The Celebration
Y’all get ready; this will be a post with which you disagree.
Thank you to those who wished me a happy birthday. And to those who didn’t, God bless you.
One of my favorite poets, Henry Wadsworth Longfellow, wrote, “And our hearts, though stout and brave, Still, like muffled drums, are beating Funeral marches to the grave.”
Why would I want to celebrate that? Old age, wrinkles, a sore back, and the inability to get up off the couch at breakneck speed. Yay.
Honestly, I’ve struggled with birthdays.
One reason is I used to hate birthday parties. I never thought they were anything to be excited about. But people expected me to be excited about them, so I smiled. Then they gathered around me, and the oxygen left the room as they sang that ‘old sweet song.’ What I wanted was to learn how to disappear off the face of the earth. There’s nothing that will make time pass by any slower.
Secondly, I don’t want to celebrate a long-lost day that no one remembers. If anyone does, it was the one screaming at God and everybody else while she pushed a human being out of her body. (Let’s celebrate our mothers on our birthdays! They’re the heroes in our story.)

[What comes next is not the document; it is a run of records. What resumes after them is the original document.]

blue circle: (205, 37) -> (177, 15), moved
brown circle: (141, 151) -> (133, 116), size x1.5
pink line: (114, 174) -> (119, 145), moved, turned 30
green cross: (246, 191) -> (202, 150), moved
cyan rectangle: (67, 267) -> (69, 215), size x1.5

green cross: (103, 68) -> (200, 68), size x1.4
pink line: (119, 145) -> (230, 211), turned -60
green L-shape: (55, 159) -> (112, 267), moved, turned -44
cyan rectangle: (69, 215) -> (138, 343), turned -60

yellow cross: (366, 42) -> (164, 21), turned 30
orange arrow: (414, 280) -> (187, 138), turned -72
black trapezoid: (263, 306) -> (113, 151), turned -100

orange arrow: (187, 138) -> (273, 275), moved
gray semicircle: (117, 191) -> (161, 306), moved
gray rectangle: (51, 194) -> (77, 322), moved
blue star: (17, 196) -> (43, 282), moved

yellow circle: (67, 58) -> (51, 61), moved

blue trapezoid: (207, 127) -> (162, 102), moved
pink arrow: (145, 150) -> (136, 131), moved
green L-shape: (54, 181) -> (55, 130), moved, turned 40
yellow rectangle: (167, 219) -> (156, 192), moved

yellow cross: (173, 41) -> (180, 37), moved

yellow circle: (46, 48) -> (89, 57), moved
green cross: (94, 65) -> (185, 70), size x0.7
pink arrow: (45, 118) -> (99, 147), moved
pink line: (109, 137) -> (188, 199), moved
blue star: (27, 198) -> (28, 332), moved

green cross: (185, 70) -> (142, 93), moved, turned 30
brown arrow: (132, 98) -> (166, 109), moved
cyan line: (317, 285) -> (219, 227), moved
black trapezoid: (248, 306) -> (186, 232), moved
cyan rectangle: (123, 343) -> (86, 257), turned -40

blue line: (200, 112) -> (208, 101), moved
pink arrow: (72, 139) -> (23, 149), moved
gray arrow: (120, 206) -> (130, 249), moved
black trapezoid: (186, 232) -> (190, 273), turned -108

The only reason I had birthdays past thirteen is that my grandmother would make it seem we were reliving The Depression if we didn’t.

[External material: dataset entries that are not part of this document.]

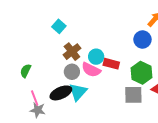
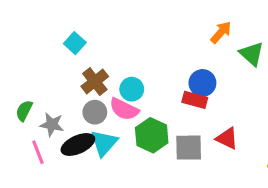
blue circle: (142, 39) -> (202, 83), moved
red rectangle: (111, 64) -> (195, 100), moved
green hexagon: (141, 73) -> (152, 135), moved
gray star: (38, 110) -> (52, 125), moved

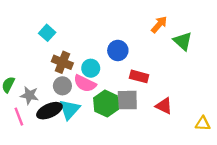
brown cross: (95, 81) -> (62, 62), turned -30
blue circle: (202, 83) -> (118, 50), moved
gray square: (189, 148) -> (127, 100), moved

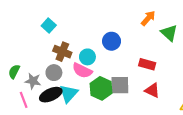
red rectangle: (139, 76) -> (147, 64), moved
gray circle: (62, 86) -> (54, 73), moved

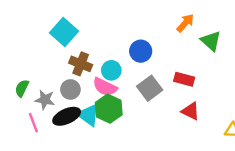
cyan square: (49, 25) -> (64, 32), size x1.5
gray square: (120, 85) -> (150, 88), moved, turned -36
green hexagon: (101, 88) -> (109, 109), moved
cyan triangle: (69, 94) -> (88, 115), turned -36

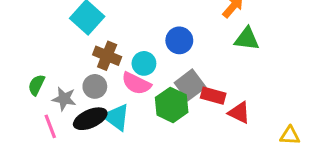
green triangle: (211, 41) -> (247, 39), moved, turned -35
red rectangle: (184, 79) -> (213, 96), moved
green hexagon: (109, 109) -> (172, 105), moved

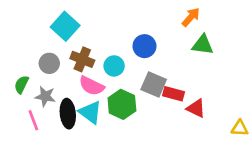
pink semicircle: (136, 83) -> (92, 86), moved
gray square: (190, 85) -> (154, 84), turned -30
gray circle: (95, 86) -> (49, 63), moved
green hexagon: (172, 105) -> (122, 104), moved
black ellipse: (90, 119) -> (68, 114), turned -72

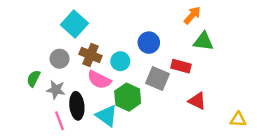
red rectangle: (174, 94) -> (181, 66), moved
cyan triangle: (90, 112) -> (107, 116), moved
pink line: (33, 120) -> (60, 121), moved

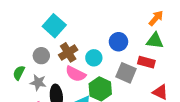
green triangle: (203, 41) -> (155, 41), moved
brown cross: (91, 55) -> (68, 52), turned 36

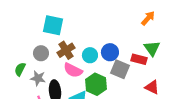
cyan square: (54, 26) -> (53, 25), turned -30
green triangle: (155, 41) -> (152, 48), moved, turned 48
blue circle: (118, 42) -> (110, 52), moved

Now, I do enjoy recognizing other people's birthdays. I like to make my wife and children feel special on their birthdays. But that’s because it’s them, not me.
But this year, something changed for me. As I sat there and watched my wife and boys sing to me, I decided I would celebrate my birthday and enjoy it because having birthdays means I’m alive, and I have them in my life.
Watching Son #1 and Son #2 as they smiled and sang their little hearts out for me made me want to live and live life to its fullest.
Then I watched as they ate my wife’s homemade chocolate cake and icing. They smiled at me with chocolate smeared all over their little faces.
So I celebrate life. I celebrate the opportunity to be alive. And I celebrate the memories made each day. To love and be loved by a precious woman and three treasured children.
And one day, when I die, they better not put on a sad funeral. Cry only for yourselves. I don’t want them to grieve my death. I want them to celebrate my life.
And I want them to celebrate the fact that, at that moment, I am more alive than I have ever been.
One of my favorite authors, Andy Andrews (who shares a Birthday with me), wrote, “Life itself is a privilege, but to live life to its fullest, well, that is a choice.”
Henry Wadsworth Longfellow ended his poem with this:
Lives of great men all remind us
We can make our lives sublime,
And, departing, leave behind us
Footprints on the sands of time;
Footprints, that perhaps another,
Sailing o'er life's solemn main,
A forlorn and shipwrecked brother,
Seeing, shall take heart again.
Let us, then, be up and doing,
With a heart for any fate;
Still achieving, still pursuing
Learn to labor and to wait.
I celebrate life. And I want to live life to its fullest.
“Life is short. I want to live it well.”